*DIRECTIONS*.
In the data below, one line contains "Grafikdesign und Printdesign" and a later one contains "entwickelte Gestaltungssystem unterstützt". Print both, with every line between them, exactly and alone.

*EXERCISE DATA*.
━━━━━━━━━━━━━━━━━━━━━━━━━━━━━━
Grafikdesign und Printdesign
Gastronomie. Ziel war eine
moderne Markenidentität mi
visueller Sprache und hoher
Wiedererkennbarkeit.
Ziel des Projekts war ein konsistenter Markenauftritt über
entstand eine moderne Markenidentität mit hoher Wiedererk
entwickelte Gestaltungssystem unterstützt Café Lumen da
━━━━━━━━━━━━━━━━━━━━━━━━━━━━━━
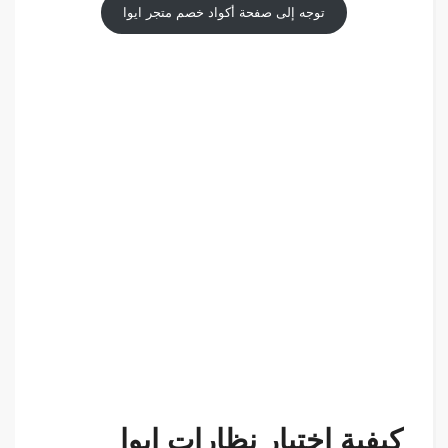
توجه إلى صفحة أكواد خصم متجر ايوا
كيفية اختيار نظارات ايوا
━━━━━━━━━━━━━━━━━━━━━━━━━━━━━━
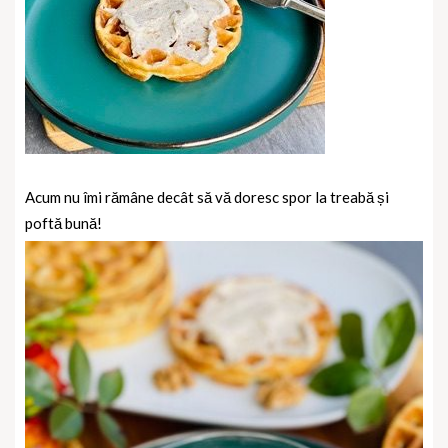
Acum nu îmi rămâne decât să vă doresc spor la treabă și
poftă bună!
━━━━━━━━━━━━━━━━━━━━━━━━━━━━━━
*SOLVED PROBLEM*.
Grafikdesign und Printdesign
Gastronomie. Ziel war eine
moderne Markenidentität mi
visueller Sprache und hoher
Wiedererkennbarkeit.
Ziel des Projekts war ein konsistenter Markenauftritt über
entstand eine moderne Markenidentität mit hoher Wiedererk
entwickelte Gestaltungssystem unterstützt Café Lumen da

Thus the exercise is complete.